▶ [Provided entries]:
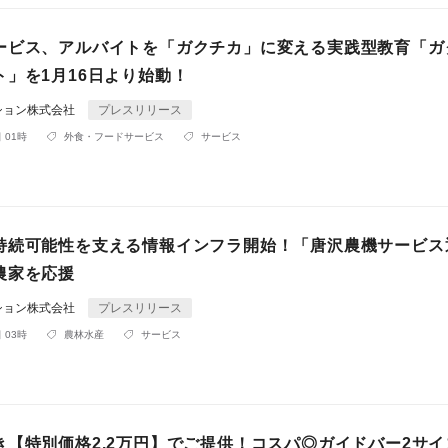
ービス、アルバイトを「ガクチカ」に変える実践型教育「ガ
ト」を1月16日より始動！
ション株式会社
プレスリリース
 01時
外食・フードサービス
サービス
持続可能性を支える情報インフラ開始！「唐沢農機サービス
農家を応援
ション株式会社
プレスリリース
 03時
農林水産
サービス
き【特別価格2.2万円】でご提供！コスパ◎ガイドバー2サイ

▶ [Your instructions]:
Each line above should be set down exactly as written, with pictures excluded.

▶ [Solution to this exercise]:
ービス、アルバイトを「ガクチカ」に変える実践型教育「ガ
ト」を1月16日より始動！
ション株式会社
プレスリリース
 01時
外食・フードサービス
サービス
持続可能性を支える情報インフラ開始！「唐沢農機サービス
農家を応援
ション株式会社
プレスリリース
 03時
農林水産
サービス
き【特別価格2.2万円】でご提供！コスパ◎ガイドバー2サイ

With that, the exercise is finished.